Los autores del nuevo libro “Nuevo management para dummies”, Ana María Castillo y Juan Carlos Cubeiro, aseguran que tener uno de estos jefes es el doble de pernicioso, por ejemplo, que el tabaco. Estos dos expertos en ‘management’ describen cinco tipos de jefes tóxicos, aunque advierten de que algunos “practican varias males artes”. Así serían:

- El acosador o intimidador, “que humilla a los demás a la hora de dar órdenes, abusando de su posición”.

- El microdetallista, que “no delega porque quiere que todo se haga según sus gustos”.

- El adicto al trabajo, “que no sabe de horarios y que suele llamar y enviar correos electrónicos a cualquier hora”.

- El todo-números, que está “obsesionado con los resultados (…) y que “confunde los fines con los medios”.

- Y el favoritista, con filias y fobias, que no es equitativo.

Para Castillo y Cubeiro, “la toxicidad de determinados jefes es un problema para la organización, para el clima laboral, para los resultados, para la salud de las personas, para la fidelización de los empleados, para la relación con el cliente y, en definitiva, para la supervivencia de la empresa”.

Por eso, explican las diferencias entre un mánager profesional y un jefe tóxico y dan consejos y ejemplos para aprender a gestionar recursos y personas. Sin preparación La mayoría de personas que ascienden a un puesto directivo, sostienen ambos expertos, no suele haber recibido ningún tipo de preparación para dirigir. Quizá, hasta ese momento estuvieran desarrollando su carrera dentro de un perfil más técnico, como médico, maestro o comercial, y de un día para otro se hayan encontrado al frente de un equipo y no sepan muy bien cómo manejarlo.
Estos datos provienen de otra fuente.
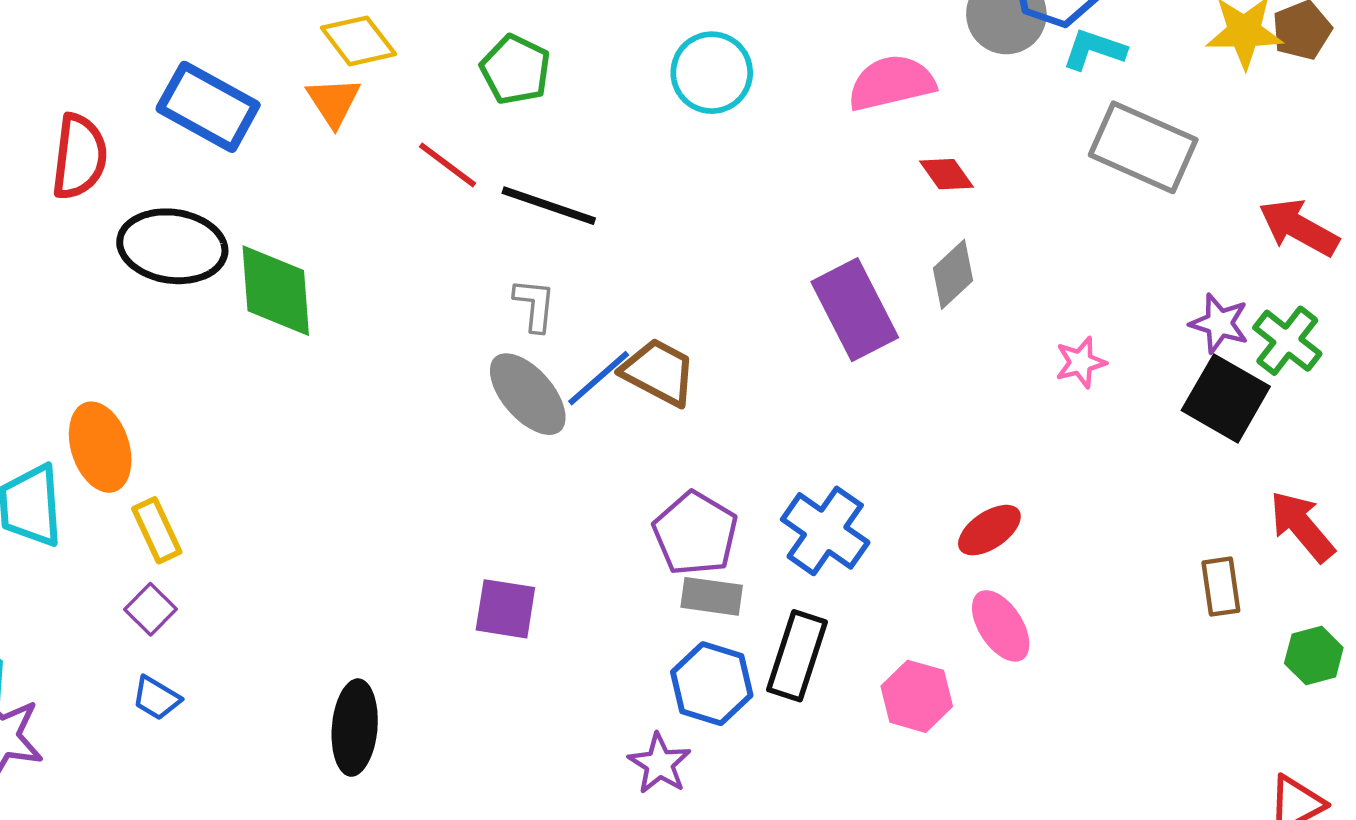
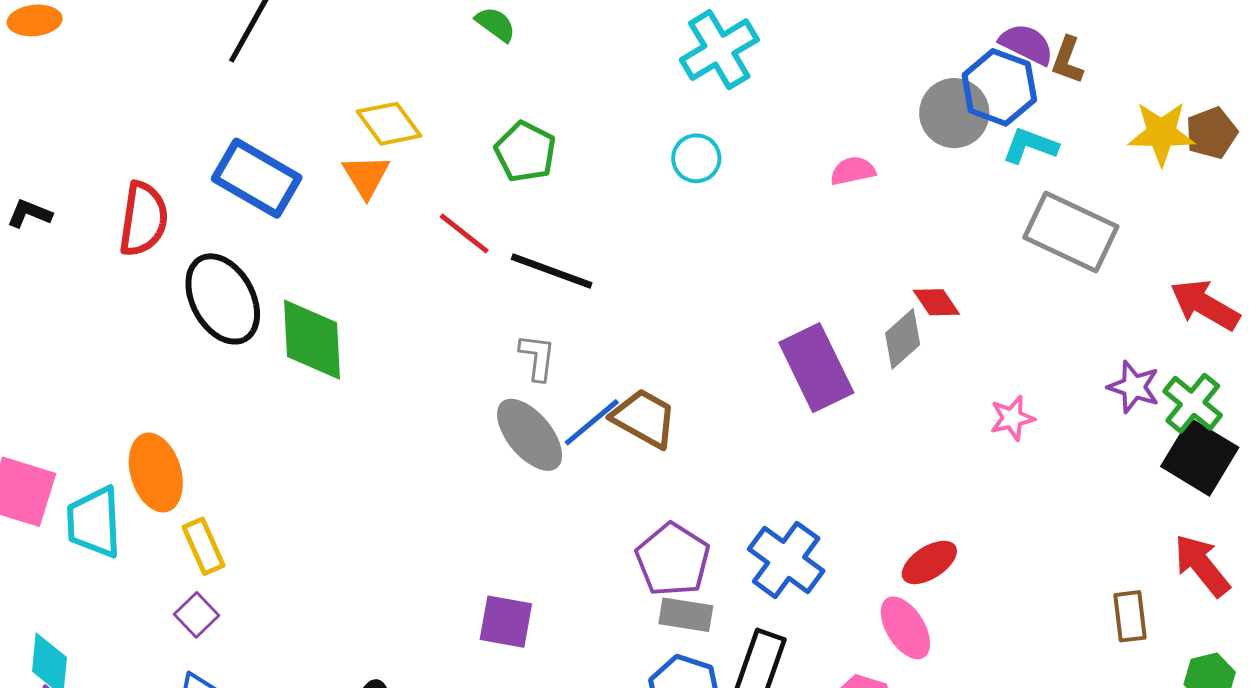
cyan circle: (712, 73) -> (696, 158), size x0.7
pink semicircle: (891, 83) -> (853, 171), size x0.6
red diamond: (947, 174) -> (936, 302), moved
black ellipse: (172, 246) -> (223, 299), turned 52
black square: (1226, 398) -> (1200, 457), moved
pink ellipse: (1001, 626) -> (905, 628), moved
Los autores prometen enseñarle a desarrollar habilidades de liderazgo, motivación y gestión de equipos; así como a dirigir proyectos, empresas y departamentos en tiempos difíciles. Y lo hacen con ejemplos reales de grandes directivos y compañías de referencia y con herramientas prácticas para usar en su día a día.
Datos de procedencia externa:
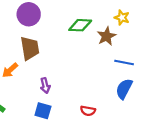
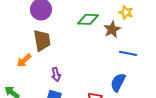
blue semicircle: (124, 89) -> (118, 82), moved

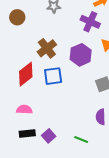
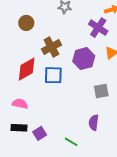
brown circle: (17, 17) -> (26, 23), moved

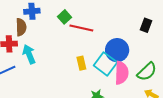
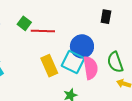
yellow rectangle: (81, 63) -> (49, 66), size x1.5
green semicircle: (147, 72) -> (115, 62), turned 125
A su juicio, el mejor mánager es “aquel que es capaz de combinar mente y corazón en sus decisiones y acciones”. Algo de lo que carecen los jefes tóxicos. Ellos son arrogantes, altaneros, soberbios, se creen infalibles. No aceptan opiniones discordantes. Son autocráticos, se comportan como tiranos con sus subordinados y como pelotas con sus propios jefes, señalan.
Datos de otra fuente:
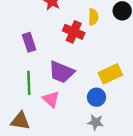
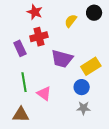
yellow semicircle: (93, 17) -> (71, 21), turned -136
red cross: (74, 32) -> (39, 37), moved, turned -30
purple trapezoid: (61, 72) -> (62, 59), moved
Responden con ira cuando las cosas no salen bien y se expresan como si fueran poseedores de la verdad absoluta. Y todo para esconder su inseguridad,y su falta de confianza en sí mismos.

Además, añaden Castillo y Cubeiro, muchos jefes son tóxicos porque no dan la talla. “Hay personas incompetentes ocupando puestos de dirección a causa del nepotismo (ser familiares de quienes mandan), la injusticia (ser amiguetes de quienes les propusieron) o porque se venden bien aunque haya poca sustancia en la superficie”.Si lo que lee, le suena, no se extrañe, hay demasiados jefes tóxicos. Si ha tenido la buena fortuna de esquivarlos en su camino profesional, enhorabuena. Si acaba de asumir un puesto de responsabilidad, no se pierda este libro para evitar convertirse en uno de ellos.